*** Opening of Entries provided ***

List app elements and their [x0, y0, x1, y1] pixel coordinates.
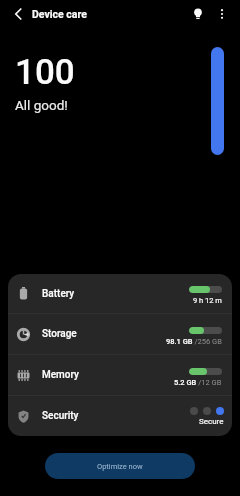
button[interactable]: Security: [8, 396, 232, 436]
staticText: 9 h 12 m: [193, 296, 222, 305]
button[interactable]: Battery: [8, 274, 232, 313]
button[interactable]: Storage: [8, 314, 232, 354]
staticText: 5.2 GB /12 GB: [174, 378, 222, 387]
button[interactable]: [187, 3, 209, 25]
staticText: Device care: [32, 8, 87, 20]
button[interactable]: Optimize now: [45, 453, 195, 479]
staticText: Battery: [42, 288, 75, 300]
staticText: 100: [15, 52, 75, 93]
button[interactable]: Memory: [8, 355, 232, 395]
button[interactable]: [212, 4, 232, 24]
staticText: Memory: [42, 369, 79, 381]
staticText: All good!: [15, 97, 68, 113]
staticText: Optimize now: [97, 462, 143, 471]
staticText: Storage: [42, 328, 77, 340]
button[interactable]: [9, 4, 29, 24]
staticText: 98.1 GB /256 GB: [166, 337, 222, 346]
staticText: Security: [42, 410, 79, 422]
staticText: Secure: [199, 417, 224, 426]
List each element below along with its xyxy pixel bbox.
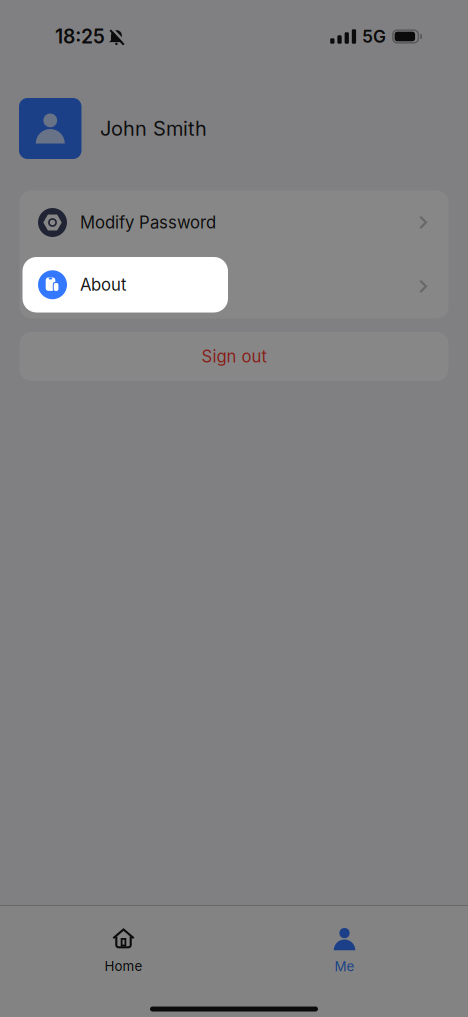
button[interactable]: About [22, 257, 228, 312]
staticText: Home [104, 958, 142, 974]
staticText: About [80, 276, 126, 297]
button[interactable]: About [20, 254, 448, 318]
button[interactable]: Modify Password [20, 190, 448, 254]
staticText: Modify Password [80, 212, 216, 233]
button[interactable]: Sign out [20, 332, 448, 381]
button[interactable]: Profile, John Smith [19, 98, 207, 159]
staticText: Sign out [202, 346, 266, 367]
staticText: Me [334, 958, 354, 974]
staticText: 5G [362, 26, 386, 47]
button[interactable]: Me [234, 928, 455, 986]
staticText: John Smith [100, 117, 207, 140]
button[interactable]: Home [13, 928, 234, 986]
staticText: 18:25 [55, 25, 105, 48]
staticText: About [80, 275, 126, 295]
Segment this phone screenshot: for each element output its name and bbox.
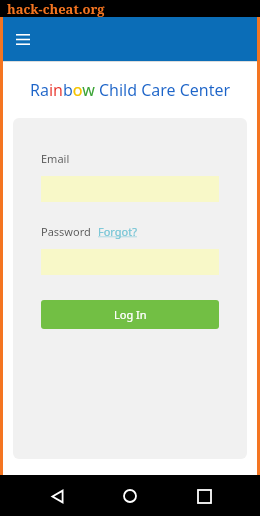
staticText: hack-cheat.org: [7, 0, 105, 17]
button[interactable]: Log In: [41, 300, 219, 329]
staticText: Log In: [114, 307, 147, 322]
button[interactable]: Home: [113, 479, 147, 513]
staticText: Password: [41, 224, 91, 239]
staticText: Forgot?: [98, 224, 137, 239]
button[interactable]: Recent apps: [187, 479, 221, 513]
button[interactable]: Back: [40, 479, 74, 513]
staticText: Email: [41, 151, 70, 166]
button[interactable]: Forgot?: [98, 224, 137, 239]
button[interactable]: Open navigation menu: [10, 26, 36, 52]
staticText: Rainbow Child Care Center: [30, 79, 231, 101]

*** Close of Entries provided ***

=== How to complete this task ===
Make an exact copy of the listing, with no images in it.

=== Response area ===
List app elements and their [x0, y0, x1, y1] pixel coordinates.
button[interactable]: Security: [8, 396, 232, 436]
staticText: 9 h 12 m: [193, 296, 222, 305]
button[interactable]: Battery: [8, 274, 232, 313]
button[interactable]: Storage: [8, 314, 232, 354]
staticText: 5.2 GB /12 GB: [174, 378, 222, 387]
button[interactable]: [187, 3, 209, 25]
staticText: Device care: [32, 8, 87, 20]
button[interactable]: Optimize now: [45, 453, 195, 479]
staticText: Battery: [42, 288, 75, 300]
staticText: 100: [15, 52, 75, 93]
button[interactable]: Memory: [8, 355, 232, 395]
button[interactable]: [212, 4, 232, 24]
staticText: Memory: [42, 369, 79, 381]
staticText: All good!: [15, 97, 68, 113]
staticText: Optimize now: [97, 462, 143, 471]
staticText: Storage: [42, 328, 77, 340]
button[interactable]: [9, 4, 29, 24]
staticText: 98.1 GB /256 GB: [166, 337, 222, 346]
staticText: Security: [42, 410, 79, 422]
staticText: Secure: [199, 417, 224, 426]
List each element below along with its xyxy pixel bbox.
button[interactable]: About [22, 257, 228, 312]
staticText: Home [104, 958, 142, 974]
staticText: About [80, 276, 126, 297]
button[interactable]: About [20, 254, 448, 318]
button[interactable]: Modify Password [20, 190, 448, 254]
staticText: Modify Password [80, 212, 216, 233]
button[interactable]: Sign out [20, 332, 448, 381]
button[interactable]: Profile, John Smith [19, 98, 207, 159]
staticText: Sign out [202, 346, 266, 367]
staticText: Me [334, 958, 354, 974]
staticText: 5G [362, 26, 386, 47]
button[interactable]: Me [234, 928, 455, 986]
staticText: John Smith [100, 117, 207, 140]
button[interactable]: Home [13, 928, 234, 986]
staticText: 18:25 [55, 25, 105, 48]
staticText: About [80, 275, 126, 295]
Segment this phone screenshot: for each element output its name and bbox.
staticText: hack-cheat.org: [7, 0, 105, 17]
button[interactable]: Log In: [41, 300, 219, 329]
staticText: Log In: [114, 307, 147, 322]
button[interactable]: Home: [113, 479, 147, 513]
staticText: Password: [41, 224, 91, 239]
staticText: Forgot?: [98, 224, 137, 239]
button[interactable]: Recent apps: [187, 479, 221, 513]
button[interactable]: Back: [40, 479, 74, 513]
staticText: Email: [41, 151, 70, 166]
button[interactable]: Forgot?: [98, 224, 137, 239]
button[interactable]: Open navigation menu: [10, 26, 36, 52]
staticText: Rainbow Child Care Center: [30, 79, 231, 101]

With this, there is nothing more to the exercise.